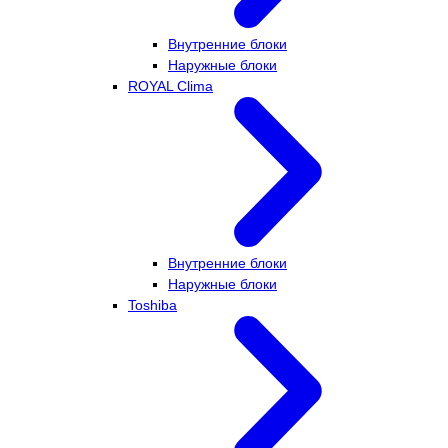
Внутренние блоки
Наружные блоки
ROYAL Clima
Внутренние блоки
Наружные блоки
Toshiba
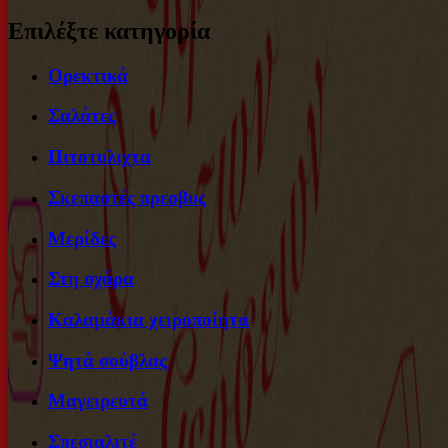
Επιλέξτε κατηγορία
Ορεκτικά
Σαλάτες
Πιτοτυλιχτα
Σκεπαστές πρεσβυς
Μερίδες
Στη σχάρα
Καλαμάκια χειροποίητα
Ψητά σούβλας
Μαγειρευτά
Σπεσιαλιτέ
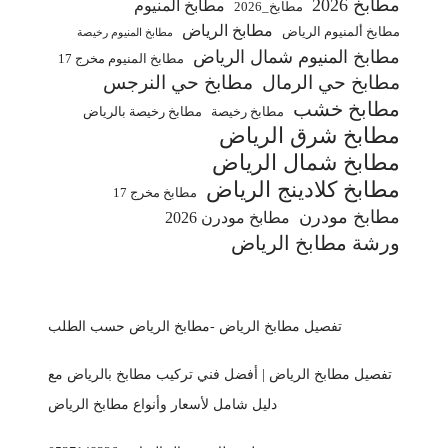
مطابخ 2026
مطابخ ألمنيوم
مطابخ_2026
مطابخ الرياض
مطابخ ألمنيوم الرياض
مطابخ المنيوم رخيصة
مطابخ المنيوم شمال الرياض
مطابخ المنيوم مخرج 17
مطابخ حي الرمال
مطابخ حي النرجس
مطابخ خشب
مطابخ رخيصة
مطابخ رخيصة بالرياض
مطابخ شرق الرياض
مطابخ شمال الرياض
مطابخ كلادينج الرياض
مطابخ مخرج 17
مطابخ مودرن
مطابخ مودرن 2026
ورشة مطابخ الرياض
تفصيل مطابخ الرياض -مطابخ الرياض حسب الطلب
تفصيل مطابخ الرياض | أفضل فني تركيب مطابخ بالرياض مع
دليل شامل لأسعار وأنواع مطابخ الرياض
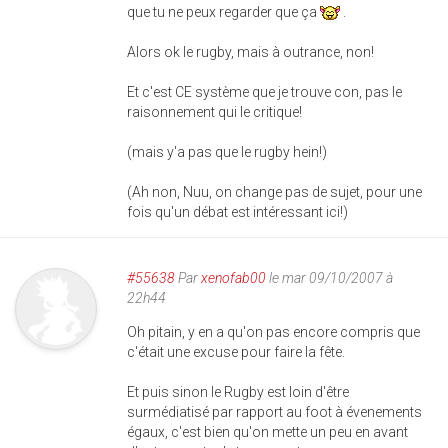
que tu ne peux regarder que ça
.
Alors ok le rugby, mais à outrance, non!
Et c'est CE système que je trouve con, pas le
raisonnement qui le critique!
(mais y'a pas que le rugby hein!)
(Ah non, Nuu, on change pas de sujet, pour une
fois qu'un débat est intéressant ici!)
#55638
Par
xenofab00
le mar 09/10/2007 à
22h44
Oh pitain, y en a qu'on pas encore compris que
c'était une excuse pour faire la fête.
Et puis sinon le Rugby est loin d'être
surmédiatisé par rapport au foot à évenements
égaux, c'est bien qu'on mette un peu en avant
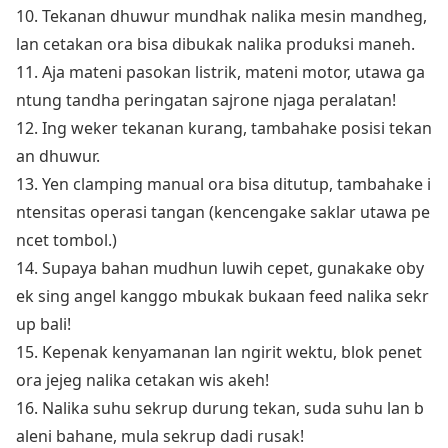
10. Tekanan dhuwur mundhak nalika mesin mandheg,
lan cetakan ora bisa dibukak nalika produksi maneh.
11. Aja mateni pasokan listrik, mateni motor, utawa ga
ntung tandha peringatan sajrone njaga peralatan!
12. Ing weker tekanan kurang, tambahake posisi tekan
an dhuwur.
13. Yen clamping manual ora bisa ditutup, tambahake i
ntensitas operasi tangan (kencengake saklar utawa pe
ncet tombol.)
14. Supaya bahan mudhun luwih cepet, gunakake oby
ek sing angel kanggo mbukak bukaan feed nalika sekr
up bali!
15. Kepenak kenyamanan lan ngirit wektu, blok penet
ora jejeg nalika cetakan wis akeh!
16. Nalika suhu sekrup durung tekan, suda suhu lan b
aleni bahane, mula sekrup dadi rusak!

▶ _TO DO_: The answer must restate each entry word for word and contain no images.

▶ _TASK RESPONSE_:
Внутренние блоки
Наружные блоки
ROYAL Clima
Внутренние блоки
Наружные блоки
Toshiba
Επιλέξτε κατηγορία
Ορεκτικά
Σαλάτες
Πιτοτυλιχτα
Σκεπαστές πρεσβυς
Μερίδες
Στη σχάρα
Καλαμάκια χειροποίητα
Ψητά σούβλας
Μαγειρευτά
Σπεσιαλιτέ
مطابخ 2026
مطابخ ألمنيوم
مطابخ_2026
مطابخ الرياض
مطابخ ألمنيوم الرياض
مطابخ المنيوم رخيصة
مطابخ المنيوم شمال الرياض
مطابخ المنيوم مخرج 17
مطابخ حي الرمال
مطابخ حي النرجس
مطابخ خشب
مطابخ رخيصة
مطابخ رخيصة بالرياض
مطابخ شرق الرياض
مطابخ شمال الرياض
مطابخ كلادينج الرياض
مطابخ مخرج 17
مطابخ مودرن
مطابخ مودرن 2026
ورشة مطابخ الرياض
تفصيل مطابخ الرياض -مطابخ الرياض حسب الطلب
تفصيل مطابخ الرياض | أفضل فني تركيب مطابخ بالرياض مع
دليل شامل لأسعار وأنواع مطابخ الرياض
que tu ne peux regarder que ça
.
Alors ok le rugby, mais à outrance, non!
Et c'est CE système que je trouve con, pas le
raisonnement qui le critique!
(mais y'a pas que le rugby hein!)
(Ah non, Nuu, on change pas de sujet, pour une
fois qu'un débat est intéressant ici!)
#55638
Par
xenofab00
le mar 09/10/2007 à
22h44
Oh pitain, y en a qu'on pas encore compris que
c'était une excuse pour faire la fête.
Et puis sinon le Rugby est loin d'être
surmédiatisé par rapport au foot à évenements
égaux, c'est bien qu'on mette un peu en avant
10. Tekanan dhuwur mundhak nalika mesin mandheg,
lan cetakan ora bisa dibukak nalika produksi maneh.
11. Aja mateni pasokan listrik, mateni motor, utawa ga
ntung tandha peringatan sajrone njaga peralatan!
12. Ing weker tekanan kurang, tambahake posisi tekan
an dhuwur.
13. Yen clamping manual ora bisa ditutup, tambahake i
ntensitas operasi tangan (kencengake saklar utawa pe
ncet tombol.)
14. Supaya bahan mudhun luwih cepet, gunakake oby
ek sing angel kanggo mbukak bukaan feed nalika sekr
up bali!
15. Kepenak kenyamanan lan ngirit wektu, blok penet
ora jejeg nalika cetakan wis akeh!
16. Nalika suhu sekrup durung tekan, suda suhu lan b
aleni bahane, mula sekrup dadi rusak!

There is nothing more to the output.